Exercise prompt
Go through the material that comes after this and count the lines containing "всего"; report only the count.

Dataset
------------
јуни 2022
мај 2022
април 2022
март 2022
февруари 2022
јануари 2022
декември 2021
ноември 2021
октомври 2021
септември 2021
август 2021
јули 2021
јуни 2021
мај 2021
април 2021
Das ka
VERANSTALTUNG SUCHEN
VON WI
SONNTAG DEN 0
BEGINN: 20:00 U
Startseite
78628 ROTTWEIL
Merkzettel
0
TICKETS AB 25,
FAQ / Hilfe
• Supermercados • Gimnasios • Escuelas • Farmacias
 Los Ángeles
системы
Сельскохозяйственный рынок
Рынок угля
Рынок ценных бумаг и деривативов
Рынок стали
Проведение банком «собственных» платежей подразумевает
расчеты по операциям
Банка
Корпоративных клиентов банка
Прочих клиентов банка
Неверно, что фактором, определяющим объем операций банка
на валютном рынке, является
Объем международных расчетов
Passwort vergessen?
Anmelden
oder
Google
------------
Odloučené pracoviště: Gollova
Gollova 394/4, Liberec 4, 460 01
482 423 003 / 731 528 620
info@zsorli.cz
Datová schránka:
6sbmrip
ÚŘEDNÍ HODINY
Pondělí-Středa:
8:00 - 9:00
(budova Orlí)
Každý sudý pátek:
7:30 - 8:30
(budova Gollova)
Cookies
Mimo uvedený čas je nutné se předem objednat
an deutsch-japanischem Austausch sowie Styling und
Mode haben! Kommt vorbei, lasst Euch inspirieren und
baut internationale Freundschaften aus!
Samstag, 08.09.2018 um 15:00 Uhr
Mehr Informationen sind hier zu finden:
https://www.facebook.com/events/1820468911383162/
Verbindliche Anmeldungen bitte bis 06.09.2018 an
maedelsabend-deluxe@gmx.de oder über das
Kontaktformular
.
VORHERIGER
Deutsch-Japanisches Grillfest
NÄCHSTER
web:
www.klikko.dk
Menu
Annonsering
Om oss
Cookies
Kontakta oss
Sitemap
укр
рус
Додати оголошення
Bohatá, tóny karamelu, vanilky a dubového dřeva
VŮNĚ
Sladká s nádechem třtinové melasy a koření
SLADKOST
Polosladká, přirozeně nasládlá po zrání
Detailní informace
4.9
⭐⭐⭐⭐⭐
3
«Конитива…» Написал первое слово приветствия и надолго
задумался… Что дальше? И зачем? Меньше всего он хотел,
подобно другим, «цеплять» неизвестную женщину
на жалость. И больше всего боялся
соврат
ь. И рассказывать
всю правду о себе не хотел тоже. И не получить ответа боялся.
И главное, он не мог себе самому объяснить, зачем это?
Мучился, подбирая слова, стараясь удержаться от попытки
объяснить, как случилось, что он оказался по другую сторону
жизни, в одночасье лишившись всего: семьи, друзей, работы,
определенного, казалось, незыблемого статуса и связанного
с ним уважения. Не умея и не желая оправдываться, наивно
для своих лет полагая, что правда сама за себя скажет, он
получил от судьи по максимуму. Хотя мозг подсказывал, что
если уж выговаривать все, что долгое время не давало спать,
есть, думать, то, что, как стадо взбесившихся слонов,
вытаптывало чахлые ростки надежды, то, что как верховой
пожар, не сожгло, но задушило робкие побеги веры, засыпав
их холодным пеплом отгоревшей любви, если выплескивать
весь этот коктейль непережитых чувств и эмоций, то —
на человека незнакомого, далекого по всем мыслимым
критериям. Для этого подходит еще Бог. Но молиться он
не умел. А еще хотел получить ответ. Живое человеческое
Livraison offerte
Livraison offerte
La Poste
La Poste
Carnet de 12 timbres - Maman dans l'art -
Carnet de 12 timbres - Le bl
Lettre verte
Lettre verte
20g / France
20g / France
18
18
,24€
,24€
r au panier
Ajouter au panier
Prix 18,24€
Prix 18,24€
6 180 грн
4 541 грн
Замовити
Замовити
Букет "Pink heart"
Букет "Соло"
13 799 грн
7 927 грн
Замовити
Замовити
------------
Solution for this problem
3